La France a assuré son soutien à la Cedeao dans ses opérations. « Il faut prendre très au sérieux la menace de recours à une intervention » a ainsi déclaré samedi 5 août sur France Info la ministre française des affaires étrangères Catherine Colonna. Pour autant, le départ des soldats français n’est « pas à l’ordre du jour ».
De son côté, le CNSP affirme que « les forces armées nigériennes et les forces de défense et de sécurité sont prêtes pour défendre l’intégrité de notre territoire et l’honneur de notre patrie ». Il précise que « toute tentative de violation de l’espace aérien » entraînera « une riposte énergique et instantanée ».
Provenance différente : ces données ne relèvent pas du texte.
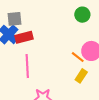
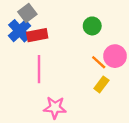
green circle: (82, 15) -> (92, 26), moved
gray square: (15, 19) -> (27, 13), turned -35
Ce dimanche, près de 30 000 partisans du coup d’État militaire se sont réunis dans un stade de Niamey. Le général Mohamed Toumba, l’un des dirigeants du CNSP, a pris la parole devant cette foule pour dénoncer ceux « qui sont tapis dans l’ombre » et qui « sont en train de manigancer la subversion » contre « la marche en avant du Niger ». « Nous sommes au courant de leur plan machiavélique », a-t-il dit.
#Niger #Cédéao #CNSP
Des milliers de manifestants ont pris d'assaut ce dimanche après-midi, le Stade général Seyni Kountché de #Niamey pour exprimer leur soutien au #CNSP et contre les sanctions et menaces d'intervention militaire de la #Cédéao. pic.twitter.com/gBgcLGJIiF— Aboubacar Y. Barma (@aboubacarybarma) August 6, 2023
Les militaires nigériens ont reçu le soutien de leurs homologues du Mali et du Burkina Faso, également arrivés au pouvoir par des coups d’État en 2020 et 2022. Ces derniers affirment qu’une intervention au Niger serait une « déclaration de guerre » à leurs deux pays. L’armée malienne a annoncé ce lundi l’envoi à Niamey par le Mali et le Burkina Faso d’une délégation officielle conjointe en « solidarité » avec le Niger.
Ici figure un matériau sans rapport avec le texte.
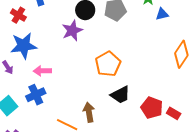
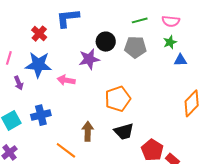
pink arrow: (42, 71) -> (66, 80), moved
brown arrow: (89, 112) -> (88, 131), moved

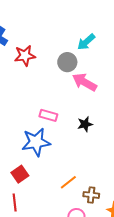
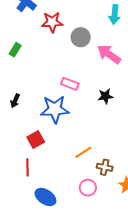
cyan arrow: (86, 42) -> (115, 15), turned -48
gray circle: (67, 62) -> (81, 37), moved

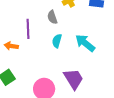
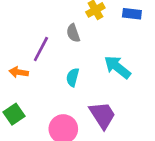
purple line: (28, 29) -> (41, 49), turned 30
cyan semicircle: (57, 41) -> (73, 77), moved

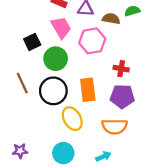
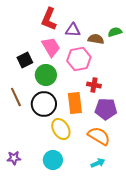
red cross: (121, 69) -> (94, 85), moved
orange semicircle: (114, 126) -> (99, 136), turned -150
cyan arrow: (103, 156) -> (98, 163), moved

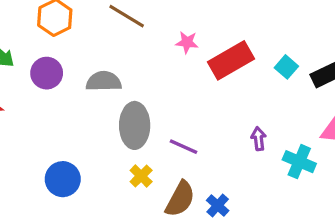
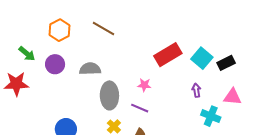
pink star: (187, 42) -> (144, 85), moved
cyan square: (286, 67) -> (202, 58), size x1.5
purple arrow: (259, 139) -> (196, 90), moved

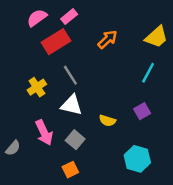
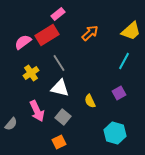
pink semicircle: (37, 18) -> (23, 42), moved
yellow semicircle: (107, 121) -> (90, 101), turned 48

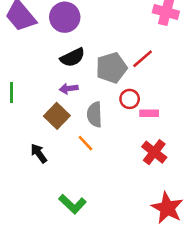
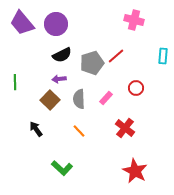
red circle: (130, 99) -> (136, 88), moved
pink rectangle: (149, 113) -> (106, 98), moved, turned -48
orange line: (85, 143) -> (79, 131), moved

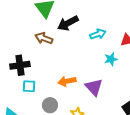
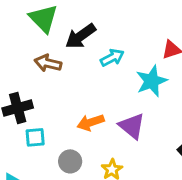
cyan arrow: (98, 34) -> (112, 58), moved
cyan star: (111, 59) -> (152, 81), size x1.5

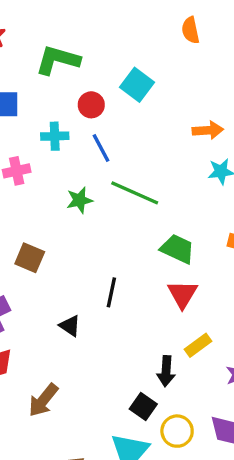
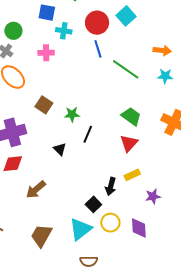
red circle: (91, 105) -> (97, 23), size x1.5
cyan cross: (55, 136) -> (64, 31), moved
green line: (135, 193) -> (126, 69), moved
green star: (80, 200) -> (72, 114), moved

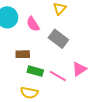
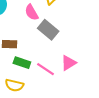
pink semicircle: (33, 24) -> (32, 12), moved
L’option « politique et diplomatique »
Cependant le scénario d’une attaque armée est pointé du doigt par deux États influents d’Afrique, non-membres de la Cedeao : le Tchad et l’Algérie. « Le Tchad n’interviendra jamais militairement. Nous avons toujours soutenu le dialogue », a ainsi déclaré Daoud Yaya Brahim, ministre de la Défense du Tchad. À eux deux, l’Algérie et le Tchad partagent près de 1 000 km de frontière avec le Niger. Le ministère des Affaires Étrangères algérien a appelé « à la prudence et la retenue », estimant qu’une intervention armée pourrait aggraver la crise actuelle plutôt que de la résoudre. Le président Abdelmadjid Tebboune a estimé à la télévision publique qu’une intervention serait « une menace directe » pour son pays. « Il n’y aura aucune solution sans nous » l’Algérie, a-t-il ajouté, craignant que « tout le Sahel s’embrase » en cas d’intervention.
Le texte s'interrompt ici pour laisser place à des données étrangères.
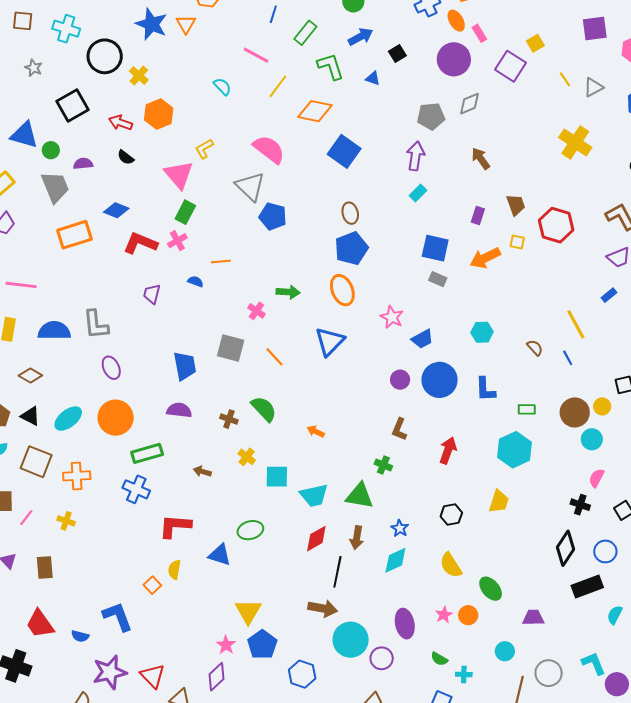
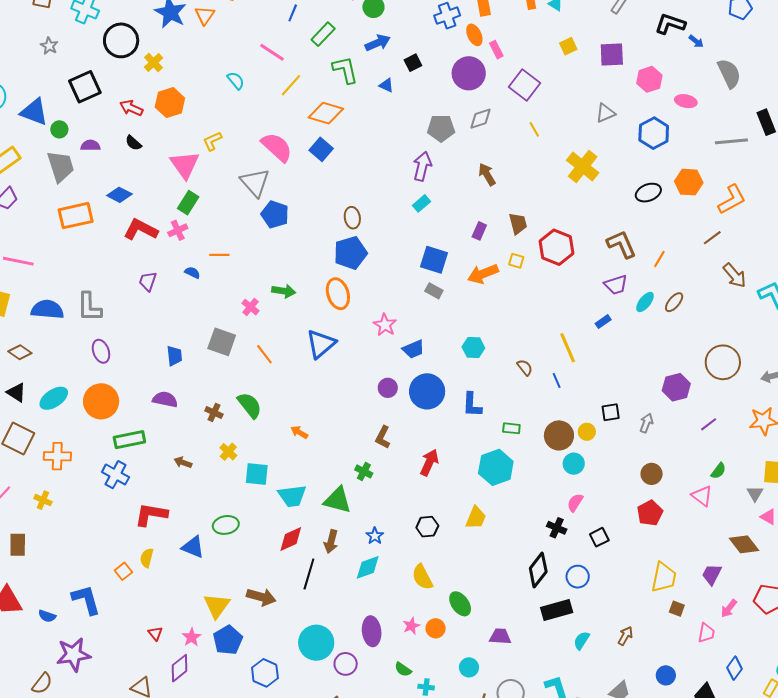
yellow square: (535, 43) -> (568, 46), moved
yellow line: (565, 79) -> (534, 129), moved
blue square: (344, 151) -> (321, 149), moved, size x0.7
blue trapezoid: (185, 366) -> (174, 356), size x0.7
brown arrow: (323, 608) -> (261, 597), moved
red triangle: (153, 676) -> (155, 633), moved, size x0.6

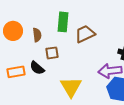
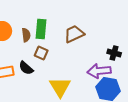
green rectangle: (63, 22) -> (41, 29), moved
brown square: (52, 53) -> (41, 53), turned 32

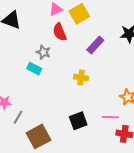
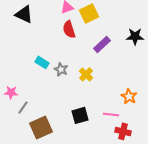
gray star: (43, 52) -> (61, 69), moved
yellow cross: (81, 78) -> (86, 74), turned 32

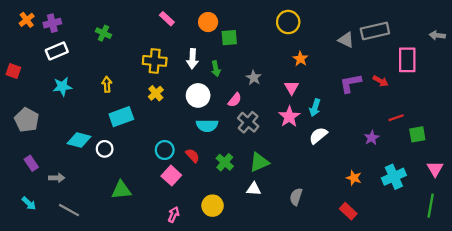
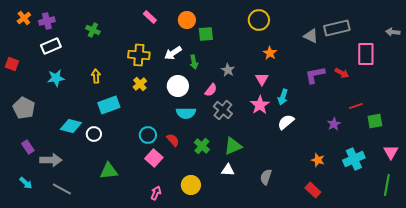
white arrow: (192, 59) -> (173, 53), turned 54
gray arrow: (57, 178) -> (51, 160), size x1.5

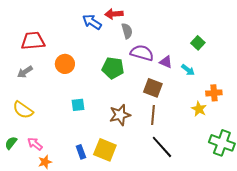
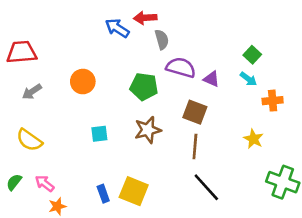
red trapezoid: (33, 41) -> (22, 52), moved
cyan arrow: (188, 70) -> (248, 79), moved
orange cross: (214, 93) -> (273, 101), moved
brown star: (120, 115) -> (148, 130), moved

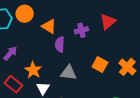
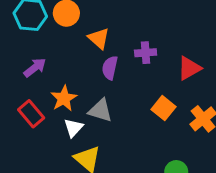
red triangle: (108, 22) -> (189, 68), moved
gray triangle: (69, 73) -> (100, 110), moved

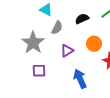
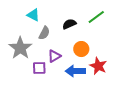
purple square: (39, 71) -> (39, 68), moved
blue arrow: (80, 79) -> (75, 71), moved, turned -66

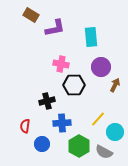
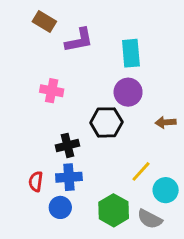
pink cross: (61, 64) -> (52, 91), moved
purple circle: (101, 67) -> (128, 92), moved
brown arrow: (115, 85) -> (166, 122), turned -120
blue cross: (62, 123) -> (69, 177), moved

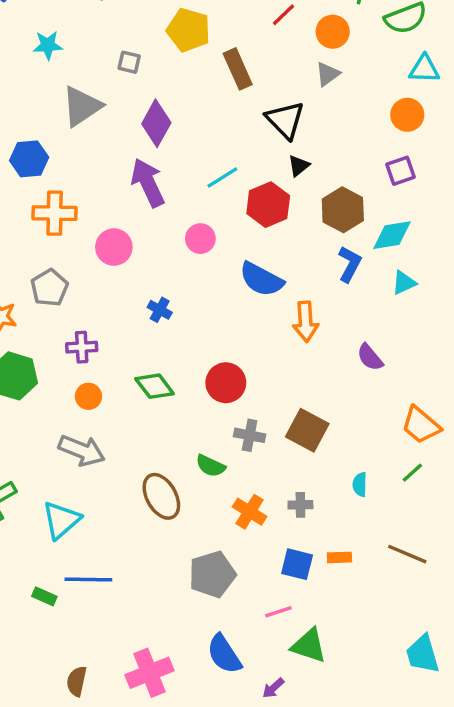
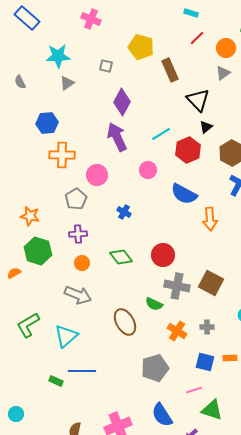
cyan star: (48, 45) -> (58, 56), size x1.4
gray triangle: (82, 106) -> (67, 83), moved, size x0.6
gray pentagon: (49, 288) -> (76, 199), moved
gray cross: (250, 435) -> (177, 286), size x1.4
Au Nigeria des voix se sont aussi élevées pour empêcher un déclenchement des hostilités. Samedi les sénateurs du Nigeria ont appelé le président Bola Tinubu, également à la tête de la Cedeao, à « renforcer l’option politique et diplomatique ». Le Sénat nigérian demande d’ « intensifier les négociations avec les putschistes en envoyant à nouveau une délégation » à Niamey.
L’hypothèse diplomatique d’accorder un délai supplémentaire au Niger est aussi évoquée. L’Italie « espère » que l’ultimatum de la Cedeao « sera prolongé », a déclaré son ministre des Affaires étrangères ce lundi en soulignant que « l’unique issue est diplomatique ». « Il faut trouver une solution : il n’est pas dit qu’on ne trouvera pas une solution qui ne soit pas la guerre », a-t-il ajouté.
« Il faut empêcher le scénario catastrophique d’une guerre », a martelé de son côté un collectif de chercheurs, spécialistes du Sahel, dans une tribune publiée samedi dans Libération. « Une guerre de plus au Sahel n’aura qu’un vainqueur : les mouvements jihadistes qui depuis des années construisent leur expansion territoriale sur la faillite des États », écrivent-ils.